Alice Lang | Blowback
13 April – 9 May 2016
Blowback is a shifting state: the unforeseen consequences of an action, or the passing of weed smoke from one body into another. This new body of work by Alice Lang explores the shifting relationship between text, image, object, and body, specifically in relation to contemporary notions of value and the construction of political identities.
This work looks at the ways in which political movements and symbols materialize and shift within mass culture. Over time, meaning accumulates (and decays) within an object or symbol, like a ball of wax, or a lint roller, collecting residue. It’s not a one-way street, more back and forth, coming and going, or a ball wobbling in circles.

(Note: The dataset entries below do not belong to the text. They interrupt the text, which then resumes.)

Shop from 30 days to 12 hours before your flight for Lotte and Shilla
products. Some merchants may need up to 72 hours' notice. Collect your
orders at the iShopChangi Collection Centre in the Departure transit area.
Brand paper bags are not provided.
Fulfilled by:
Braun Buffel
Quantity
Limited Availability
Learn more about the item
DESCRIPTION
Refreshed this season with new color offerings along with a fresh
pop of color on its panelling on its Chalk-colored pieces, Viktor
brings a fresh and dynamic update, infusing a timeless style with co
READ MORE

As slang encrypts language with a time, a place, and a body, this socio-political residue also accumulates in objects and symbols. The meaning of a word changes depending on the body that uses it; an object becomes a symbol and an image, which is imbued with past meaning. Like things jumbled together at a flea market, waiting to be cut and pasted into the collage of a domestic space, they are carriers of personal, public, and political meaning.
A smiley was initially a symbol intended to boost the morale of factory workers; it has since moved through and between various counter cultural movements and drug cultures, most recently taking form in the emoji, an interpassive hyperlink that checks out of language. The ski mask, a symbol of social disobedience, moves among specific representations of different activist groups, rebranded through colour and connotation.
This body of work seeks to explore the way in which accumulated meanings lie dormant within text, image, and objects, waiting to be uncovered, interpreted, reinterpreted, appropriated, and rebranded. Meaning floats like a ghost over time and place, occasionally grounding itself in a possessed body or a haunted object. The work manifests such hauntings, in objects that are both empty and echoing.